**Work required:** Only one portion of the data is to be written out: from the line bearing "067 788-06-91" through the line bearing "layanan jasa derek mobil cinere". Write it exactly as it appears.

Records from a dataset:
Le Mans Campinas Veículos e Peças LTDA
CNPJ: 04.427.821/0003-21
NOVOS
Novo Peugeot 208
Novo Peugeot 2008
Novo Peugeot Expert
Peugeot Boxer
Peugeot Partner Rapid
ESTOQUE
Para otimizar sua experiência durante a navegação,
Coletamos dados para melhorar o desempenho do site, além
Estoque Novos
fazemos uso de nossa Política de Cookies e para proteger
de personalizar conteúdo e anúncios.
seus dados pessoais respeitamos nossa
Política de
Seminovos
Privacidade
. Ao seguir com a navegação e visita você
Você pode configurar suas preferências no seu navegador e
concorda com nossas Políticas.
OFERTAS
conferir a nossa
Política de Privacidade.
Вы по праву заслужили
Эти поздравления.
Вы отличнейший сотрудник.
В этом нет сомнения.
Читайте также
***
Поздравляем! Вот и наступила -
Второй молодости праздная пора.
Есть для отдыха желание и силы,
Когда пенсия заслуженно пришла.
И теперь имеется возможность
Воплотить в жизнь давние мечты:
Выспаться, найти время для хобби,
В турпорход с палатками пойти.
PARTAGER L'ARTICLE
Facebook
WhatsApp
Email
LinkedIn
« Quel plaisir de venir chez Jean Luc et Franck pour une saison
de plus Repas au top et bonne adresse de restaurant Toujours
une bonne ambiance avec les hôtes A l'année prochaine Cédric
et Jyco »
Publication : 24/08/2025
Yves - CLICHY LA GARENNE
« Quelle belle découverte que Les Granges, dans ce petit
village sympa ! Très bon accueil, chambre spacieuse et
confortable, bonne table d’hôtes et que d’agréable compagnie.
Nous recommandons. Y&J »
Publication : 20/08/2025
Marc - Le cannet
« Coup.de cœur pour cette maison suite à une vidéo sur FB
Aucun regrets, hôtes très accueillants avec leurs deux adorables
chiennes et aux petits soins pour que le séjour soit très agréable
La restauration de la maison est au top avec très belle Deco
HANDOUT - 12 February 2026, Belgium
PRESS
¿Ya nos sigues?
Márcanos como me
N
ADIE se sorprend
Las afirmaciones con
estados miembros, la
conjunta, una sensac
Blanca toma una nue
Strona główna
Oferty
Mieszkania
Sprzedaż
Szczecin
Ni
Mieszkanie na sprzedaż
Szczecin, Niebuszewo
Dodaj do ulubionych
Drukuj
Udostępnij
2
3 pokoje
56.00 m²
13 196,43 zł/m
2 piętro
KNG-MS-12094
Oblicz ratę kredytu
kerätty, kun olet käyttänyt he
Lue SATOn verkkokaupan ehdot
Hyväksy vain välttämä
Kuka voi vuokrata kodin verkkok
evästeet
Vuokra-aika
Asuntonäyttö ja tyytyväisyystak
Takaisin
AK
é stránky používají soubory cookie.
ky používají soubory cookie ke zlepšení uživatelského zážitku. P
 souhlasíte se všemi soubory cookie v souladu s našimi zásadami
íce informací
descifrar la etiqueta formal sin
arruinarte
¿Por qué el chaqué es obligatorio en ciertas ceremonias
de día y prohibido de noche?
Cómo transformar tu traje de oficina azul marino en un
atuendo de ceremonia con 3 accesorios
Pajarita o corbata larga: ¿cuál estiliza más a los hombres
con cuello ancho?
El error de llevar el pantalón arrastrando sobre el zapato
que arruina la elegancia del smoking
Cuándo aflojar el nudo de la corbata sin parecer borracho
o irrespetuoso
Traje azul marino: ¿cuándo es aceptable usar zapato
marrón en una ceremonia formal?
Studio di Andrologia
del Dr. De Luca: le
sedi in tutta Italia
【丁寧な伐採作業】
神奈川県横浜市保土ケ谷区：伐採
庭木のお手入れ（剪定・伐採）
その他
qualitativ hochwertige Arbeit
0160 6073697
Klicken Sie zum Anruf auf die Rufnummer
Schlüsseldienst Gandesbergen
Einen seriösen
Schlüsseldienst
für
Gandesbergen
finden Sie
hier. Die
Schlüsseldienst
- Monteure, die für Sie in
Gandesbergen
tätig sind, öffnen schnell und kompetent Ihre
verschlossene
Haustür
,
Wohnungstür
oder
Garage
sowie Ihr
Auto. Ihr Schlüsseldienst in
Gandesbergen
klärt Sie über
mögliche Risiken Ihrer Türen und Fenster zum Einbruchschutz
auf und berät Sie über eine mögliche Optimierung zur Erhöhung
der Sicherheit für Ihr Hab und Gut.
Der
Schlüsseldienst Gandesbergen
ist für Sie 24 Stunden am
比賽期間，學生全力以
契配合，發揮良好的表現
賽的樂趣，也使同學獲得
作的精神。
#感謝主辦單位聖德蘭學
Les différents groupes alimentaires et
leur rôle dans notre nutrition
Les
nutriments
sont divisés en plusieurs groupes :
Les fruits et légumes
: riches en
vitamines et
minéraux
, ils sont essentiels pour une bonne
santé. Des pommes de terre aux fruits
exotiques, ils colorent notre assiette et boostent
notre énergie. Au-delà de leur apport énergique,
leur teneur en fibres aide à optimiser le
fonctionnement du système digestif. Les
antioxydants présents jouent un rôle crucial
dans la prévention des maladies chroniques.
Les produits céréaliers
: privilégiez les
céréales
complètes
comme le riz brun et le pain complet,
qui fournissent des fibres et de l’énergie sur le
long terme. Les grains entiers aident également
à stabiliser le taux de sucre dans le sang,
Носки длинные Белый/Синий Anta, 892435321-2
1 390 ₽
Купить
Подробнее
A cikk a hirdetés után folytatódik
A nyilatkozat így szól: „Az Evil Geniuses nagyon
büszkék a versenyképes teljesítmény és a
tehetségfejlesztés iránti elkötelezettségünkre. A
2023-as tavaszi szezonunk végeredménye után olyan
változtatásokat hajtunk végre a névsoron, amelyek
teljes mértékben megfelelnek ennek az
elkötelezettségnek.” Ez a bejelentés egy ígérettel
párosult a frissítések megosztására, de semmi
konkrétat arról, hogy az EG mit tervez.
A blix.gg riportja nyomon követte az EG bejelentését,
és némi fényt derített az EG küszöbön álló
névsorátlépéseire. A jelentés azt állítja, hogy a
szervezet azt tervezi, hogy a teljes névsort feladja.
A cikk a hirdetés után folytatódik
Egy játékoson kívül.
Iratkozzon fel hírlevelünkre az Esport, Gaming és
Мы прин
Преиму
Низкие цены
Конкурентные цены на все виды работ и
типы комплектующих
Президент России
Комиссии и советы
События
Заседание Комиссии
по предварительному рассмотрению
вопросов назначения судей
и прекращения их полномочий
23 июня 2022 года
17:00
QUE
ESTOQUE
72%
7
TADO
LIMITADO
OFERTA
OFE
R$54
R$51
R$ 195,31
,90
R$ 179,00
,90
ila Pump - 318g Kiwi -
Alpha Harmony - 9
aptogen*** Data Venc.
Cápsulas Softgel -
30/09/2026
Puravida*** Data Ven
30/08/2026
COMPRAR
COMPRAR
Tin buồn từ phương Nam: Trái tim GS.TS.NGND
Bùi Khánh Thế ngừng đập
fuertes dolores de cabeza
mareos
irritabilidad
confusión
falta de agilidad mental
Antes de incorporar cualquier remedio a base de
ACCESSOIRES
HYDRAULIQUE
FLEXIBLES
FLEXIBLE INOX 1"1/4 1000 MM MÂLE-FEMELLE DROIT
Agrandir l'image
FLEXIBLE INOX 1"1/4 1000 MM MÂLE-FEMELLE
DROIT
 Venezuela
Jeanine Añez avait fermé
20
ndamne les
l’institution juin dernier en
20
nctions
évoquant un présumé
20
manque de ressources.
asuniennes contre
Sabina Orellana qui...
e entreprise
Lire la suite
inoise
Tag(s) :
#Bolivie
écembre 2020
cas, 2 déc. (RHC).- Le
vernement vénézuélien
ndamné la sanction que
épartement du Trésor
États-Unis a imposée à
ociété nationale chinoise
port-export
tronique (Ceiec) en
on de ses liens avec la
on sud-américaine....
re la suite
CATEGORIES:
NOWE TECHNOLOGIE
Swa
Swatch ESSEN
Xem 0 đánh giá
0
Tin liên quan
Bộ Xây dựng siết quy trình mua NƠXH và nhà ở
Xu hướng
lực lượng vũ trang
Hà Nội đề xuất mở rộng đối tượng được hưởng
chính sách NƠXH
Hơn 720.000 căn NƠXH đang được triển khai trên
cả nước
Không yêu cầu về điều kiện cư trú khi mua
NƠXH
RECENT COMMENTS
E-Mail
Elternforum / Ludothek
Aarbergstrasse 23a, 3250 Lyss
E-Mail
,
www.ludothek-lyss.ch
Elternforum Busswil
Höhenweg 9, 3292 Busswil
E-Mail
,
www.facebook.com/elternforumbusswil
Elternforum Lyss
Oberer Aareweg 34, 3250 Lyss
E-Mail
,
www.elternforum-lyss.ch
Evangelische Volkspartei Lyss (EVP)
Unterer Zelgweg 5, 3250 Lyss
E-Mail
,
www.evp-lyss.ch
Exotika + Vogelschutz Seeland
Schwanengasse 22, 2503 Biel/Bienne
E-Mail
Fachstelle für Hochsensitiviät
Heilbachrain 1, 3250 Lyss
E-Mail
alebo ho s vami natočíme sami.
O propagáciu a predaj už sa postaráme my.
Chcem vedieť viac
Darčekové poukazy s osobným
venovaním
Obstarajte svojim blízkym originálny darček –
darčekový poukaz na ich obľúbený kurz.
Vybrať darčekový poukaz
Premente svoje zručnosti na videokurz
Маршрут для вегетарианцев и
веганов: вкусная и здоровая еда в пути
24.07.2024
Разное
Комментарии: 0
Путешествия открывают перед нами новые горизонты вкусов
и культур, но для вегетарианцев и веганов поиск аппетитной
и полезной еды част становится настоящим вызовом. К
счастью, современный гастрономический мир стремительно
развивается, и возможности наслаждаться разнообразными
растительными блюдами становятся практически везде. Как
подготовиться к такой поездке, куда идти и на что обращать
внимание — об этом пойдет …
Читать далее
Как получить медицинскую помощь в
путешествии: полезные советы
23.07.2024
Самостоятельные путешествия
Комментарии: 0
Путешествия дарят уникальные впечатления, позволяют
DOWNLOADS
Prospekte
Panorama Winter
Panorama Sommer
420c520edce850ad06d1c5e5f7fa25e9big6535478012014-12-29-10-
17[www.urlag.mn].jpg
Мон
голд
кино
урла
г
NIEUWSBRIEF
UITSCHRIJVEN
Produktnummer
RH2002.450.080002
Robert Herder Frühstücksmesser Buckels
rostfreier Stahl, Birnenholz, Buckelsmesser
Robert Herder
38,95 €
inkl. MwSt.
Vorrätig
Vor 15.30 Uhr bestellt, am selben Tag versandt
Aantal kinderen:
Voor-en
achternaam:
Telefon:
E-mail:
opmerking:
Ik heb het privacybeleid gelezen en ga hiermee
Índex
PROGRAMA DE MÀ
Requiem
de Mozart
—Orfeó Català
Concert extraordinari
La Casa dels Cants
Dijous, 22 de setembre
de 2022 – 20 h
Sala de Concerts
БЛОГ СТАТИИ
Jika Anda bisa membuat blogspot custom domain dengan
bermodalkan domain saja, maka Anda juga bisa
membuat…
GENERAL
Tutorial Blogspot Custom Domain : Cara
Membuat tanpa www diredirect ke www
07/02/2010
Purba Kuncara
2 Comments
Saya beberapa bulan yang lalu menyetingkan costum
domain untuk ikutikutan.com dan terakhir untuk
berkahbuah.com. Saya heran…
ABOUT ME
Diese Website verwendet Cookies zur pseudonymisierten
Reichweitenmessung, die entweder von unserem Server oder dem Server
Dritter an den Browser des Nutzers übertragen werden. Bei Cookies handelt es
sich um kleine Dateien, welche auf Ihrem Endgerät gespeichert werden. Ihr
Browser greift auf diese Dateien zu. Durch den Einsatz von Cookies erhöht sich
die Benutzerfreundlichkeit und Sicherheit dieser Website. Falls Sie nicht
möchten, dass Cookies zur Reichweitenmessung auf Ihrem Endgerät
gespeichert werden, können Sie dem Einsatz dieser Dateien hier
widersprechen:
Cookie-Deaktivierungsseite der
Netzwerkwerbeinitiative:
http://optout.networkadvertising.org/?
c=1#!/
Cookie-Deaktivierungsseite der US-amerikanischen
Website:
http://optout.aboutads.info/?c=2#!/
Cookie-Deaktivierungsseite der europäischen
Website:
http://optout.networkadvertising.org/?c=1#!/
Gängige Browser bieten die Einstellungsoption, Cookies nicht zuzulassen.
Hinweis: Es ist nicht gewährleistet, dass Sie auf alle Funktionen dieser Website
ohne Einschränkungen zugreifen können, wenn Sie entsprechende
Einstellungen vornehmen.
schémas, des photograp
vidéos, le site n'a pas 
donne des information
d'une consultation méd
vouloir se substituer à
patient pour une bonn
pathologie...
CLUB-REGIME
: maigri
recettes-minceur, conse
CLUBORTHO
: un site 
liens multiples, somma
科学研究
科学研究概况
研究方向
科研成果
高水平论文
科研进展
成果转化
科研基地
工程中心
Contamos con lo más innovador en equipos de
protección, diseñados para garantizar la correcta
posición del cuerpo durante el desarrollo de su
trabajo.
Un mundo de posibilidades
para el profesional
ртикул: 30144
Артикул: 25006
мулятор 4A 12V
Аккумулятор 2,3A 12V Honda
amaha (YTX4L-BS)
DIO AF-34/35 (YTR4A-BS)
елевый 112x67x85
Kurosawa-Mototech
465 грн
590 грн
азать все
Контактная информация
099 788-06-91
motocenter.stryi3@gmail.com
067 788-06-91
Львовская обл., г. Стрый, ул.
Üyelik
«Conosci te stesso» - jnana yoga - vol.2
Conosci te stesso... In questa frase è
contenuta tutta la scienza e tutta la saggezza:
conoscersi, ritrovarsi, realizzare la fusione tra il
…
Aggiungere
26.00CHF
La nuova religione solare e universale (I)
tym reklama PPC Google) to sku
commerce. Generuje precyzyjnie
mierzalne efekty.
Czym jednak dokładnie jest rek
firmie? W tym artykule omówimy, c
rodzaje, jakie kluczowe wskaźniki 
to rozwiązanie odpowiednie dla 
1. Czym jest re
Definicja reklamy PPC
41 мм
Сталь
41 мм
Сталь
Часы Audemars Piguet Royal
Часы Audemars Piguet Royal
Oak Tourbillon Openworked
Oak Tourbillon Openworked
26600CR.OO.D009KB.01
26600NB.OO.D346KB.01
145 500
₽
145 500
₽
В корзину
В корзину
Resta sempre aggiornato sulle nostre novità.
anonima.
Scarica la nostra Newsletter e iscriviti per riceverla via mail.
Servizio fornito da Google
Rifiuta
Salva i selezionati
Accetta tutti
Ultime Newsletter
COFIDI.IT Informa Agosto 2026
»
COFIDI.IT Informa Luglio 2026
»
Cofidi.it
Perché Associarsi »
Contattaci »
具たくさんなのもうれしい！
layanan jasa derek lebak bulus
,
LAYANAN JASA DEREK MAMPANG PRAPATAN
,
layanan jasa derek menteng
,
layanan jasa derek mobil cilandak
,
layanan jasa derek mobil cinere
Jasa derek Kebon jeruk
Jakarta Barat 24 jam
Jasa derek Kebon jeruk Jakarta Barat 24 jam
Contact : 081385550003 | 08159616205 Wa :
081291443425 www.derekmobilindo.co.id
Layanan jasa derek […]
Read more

**Your solution:**
067 788-06-91
Львовская обл., г. Стрый, ул.
Üyelik
«Conosci te stesso» - jnana yoga - vol.2
Conosci te stesso... In questa frase è
contenuta tutta la scienza e tutta la saggezza:
conoscersi, ritrovarsi, realizzare la fusione tra il
…
Aggiungere
26.00CHF
La nuova religione solare e universale (I)
tym reklama PPC Google) to sku
commerce. Generuje precyzyjnie
mierzalne efekty.
Czym jednak dokładnie jest rek
firmie? W tym artykule omówimy, c
rodzaje, jakie kluczowe wskaźniki 
to rozwiązanie odpowiednie dla 
1. Czym jest re
Definicja reklamy PPC
41 мм
Сталь
41 мм
Сталь
Часы Audemars Piguet Royal
Часы Audemars Piguet Royal
Oak Tourbillon Openworked
Oak Tourbillon Openworked
26600CR.OO.D009KB.01
26600NB.OO.D346KB.01
145 500
₽
145 500
₽
В корзину
В корзину
Resta sempre aggiornato sulle nostre novità.
anonima.
Scarica la nostra Newsletter e iscriviti per riceverla via mail.
Servizio fornito da Google
Rifiuta
Salva i selezionati
Accetta tutti
Ultime Newsletter
COFIDI.IT Informa Agosto 2026
»
COFIDI.IT Informa Luglio 2026
»
Cofidi.it
Perché Associarsi »
Contattaci »
具たくさんなのもうれしい！
layanan jasa derek lebak bulus
,
LAYANAN JASA DEREK MAMPANG PRAPATAN
,
layanan jasa derek menteng
,
layanan jasa derek mobil cilandak
,
layanan jasa derek mobil cinere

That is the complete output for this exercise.